The mutilated bodies of Congolese women have become an image that is made pornographic and that it is diffused freely under the idea of a feminist fight and the narrative of this tragedy is assumed by white feminists who actually fight for their own rights in a capitalist environment. This is not done to help the Congolese women and it is also done to spread the idea that this is a femicide and not a genocide. The story of Congolese women is a way to raise funds for these organizations, to write and produce documentaries that will also generate money and, -and this is perhaps the most important, it’s a way to reaffirm the idea that the black man is a savage, a predator whose violence is atavistic, mad and he is therefore the sole instrument of the eradication of his own black being. Is not also the narrative that is served to explain to the Afro- Americans that they are the very instruments of their own annihilation and their own poverty? Is that not what is said when the corporate media uses false images to say that Brown had stolen into a store and that was the reason of his death?

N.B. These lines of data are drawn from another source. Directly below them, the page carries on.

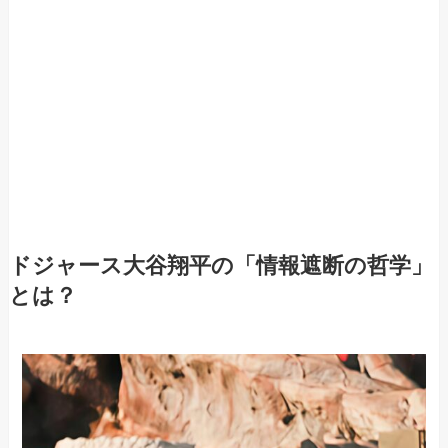
ドジャース大谷翔平の「情報遮断の哲学」
とは？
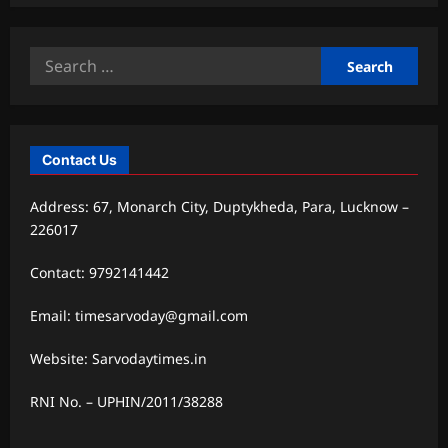
Search
for:
Contact Us
Address: 67, Monarch City, Duptykheda, Para, Lucknow –
226017
Contact: 9792141442
Email: timesarvoday@gmail.com
Website: Sarvodaytimes.in
RNI No. – UPHIN/2011/38288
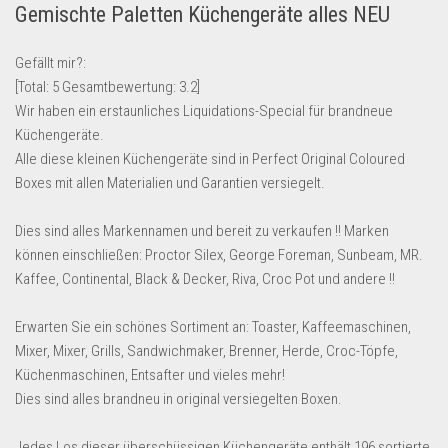
Gemischte Paletten Küchengeräte alles NEU
Lebensmittel & Getränke
Multimedia & Elektro
Gefällt mir?:
[Total:
5
Gesamtbewertung:
3.2
]
Münzen
Wir haben ein erstaunliches Liquidations-Special für brandneue
Spielzeug & Games
Küchengeräte.
Schuhe & Accessoires
Alle diese kleinen Küchengeräte sind in Perfect Original Coloured
Boxes mit allen Materialien und Garantien versiegelt.
Sport & Freizeit
Uhren & Schmuck
Dies sind alles Markennamen und bereit zu verkaufen !! Marken
können einschließen: Proctor Silex, George Foreman, Sunbeam, MR.
Wohnen & Einrichten
Kaffee, Continental, Black & Decker, Riva, Croc Pot und andere !!
Restposten-Angebote
Restposten für Privatpersonen
Erwarten Sie ein schönes Sortiment an: Toaster, Kaffeemaschinen,
Mixer, Mixer, Grills, Sandwichmaker, Brenner, Herde, Croc-Töpfe,
eBay Restposten kaufen
Küchenmaschinen, Entsafter und vieles mehr!
Sonderposten-Angebote
Dies sind alles brandneu in original versiegelten Boxen.
Saison & Eventprodkte
Jedes Los dieser überschüssigen Küchengeräte enthält 196 sortierte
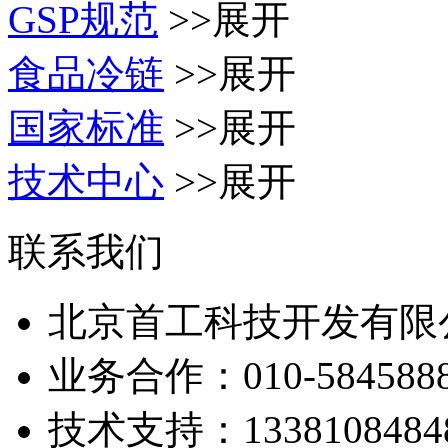
GSP规范
>>展开
食品冷链
>>展开
国家标准
>>展开
技术中心
>>展开
联系我们
北京首工科技开发有限
业务合作：
010-584588
技术支持：
1338108484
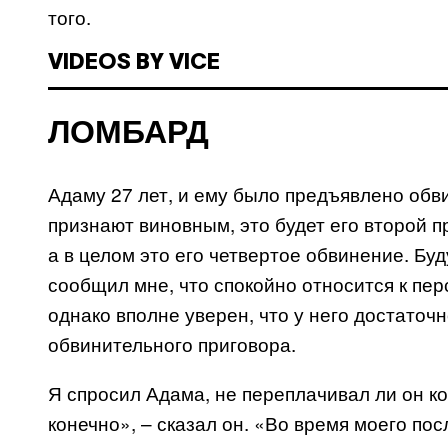
того.
VIDEOS BY VICE
ЛОМБАРД
Адаму 27 лет, и ему было предъявлено обви
признают виновным, это будет его второй п
а в целом это его четвертое обвинение. Б
сообщил мне, что спокойно относится к пе
однако вполне уверен, что у него достаточ
обвинительного приговора.
Я спросил Адама, не переплачивал ли он к
конечно», – сказал он. «Во время моего по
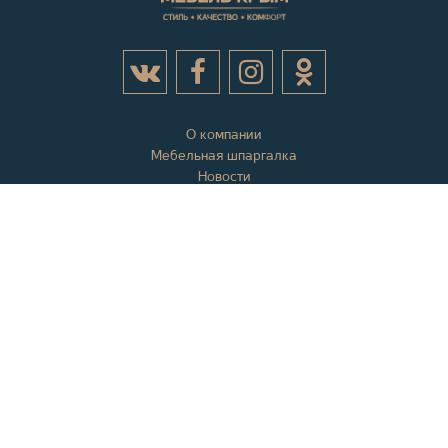
О компании
Мебельная шпаргалка
Новости
Акции
Контактная информация
Отзывы
Вопросы и ответы
Оплата и доставка
Гарантии
Карта сайта
+7 (978) 558-10-10
+7 (978) 508-10-10
info@mebelkrym.ru
WhatsApp:
+7 (978) 558-10-10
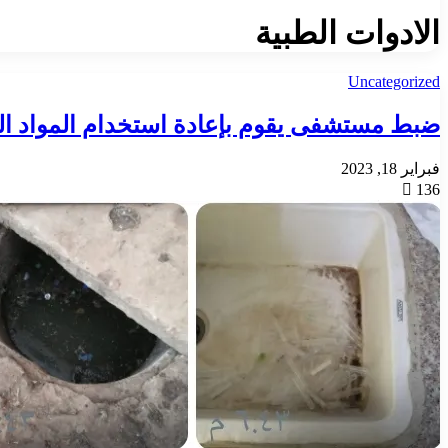
الادوات الطبية
Uncategorized
ضبط مستشفى يقوم بإعادة استخدام المواد ال
فبراير 18, 2023
136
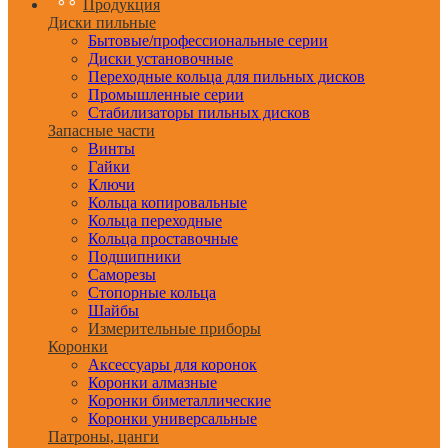
Продукция
Диски пильные
Бытовые/профессиональные серии
Диски установочные
Переходные кольца для пильных дисков
Промышленные серии
Стабилизаторы пильных дисков
Запасные части
Винты
Гайки
Ключи
Кольца копировальные
Кольца переходные
Кольца проставочные
Подшипники
Саморезы
Стопорные кольца
Шайбы
Измерительные приборы
Коронки
Аксессуары для коронок
Коронки алмазные
Коронки биметаллические
Коронки универсальные
Патроны, цанги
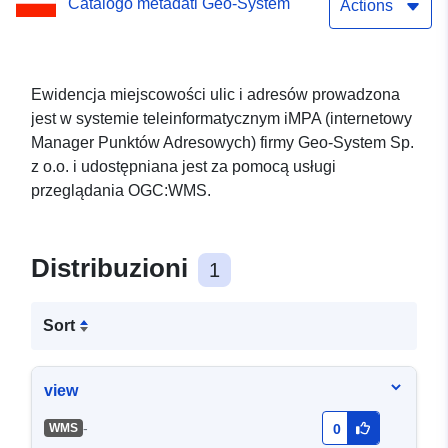
Catalogo metadati Geo-System
przeglądania WMS
Actions
Ewidencja miejscowości ulic i adresów prowadzona
jest w systemie teleinformatycznym iMPA (internetowy
Manager Punktów Adresowych) firmy Geo-System Sp.
z o.o. i udostępniana jest za pomocą usługi
przeglądania OGC:WMS.
Distribuzioni
1
Sort
view
-
WMS
0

We all need to have our eyes open about the way we are treated and portrayed, and I say we because the image that is conveyed of the African man in Africa necessarily affects the way the Afro-American man is perceived. For those who are looking at us, as if we were in a cage like Lumumba said, there is no difference between a black African or an African-American. We are the ones making this difference because we think that for the white man there are good blacks and there are bad blacks. We don’t look at us through our own eyes but through the eyes of another person who has defined us as not human. When Lewis said that Ferguson is not the Congo, he shows how he is very much inhabited by this idea, he shows that for him there are good and bad Negros. When one really reflects on what is happening in Ferguson, one sees precisely that Ferguson is the Congo. The lesson of this tragedy is how we all rebuild our own histories, how we teach our children to see their lives and the lives of those who look like them as valuable, how we teach them that they are human beings and that they are part of this world even though some want to deny them this right.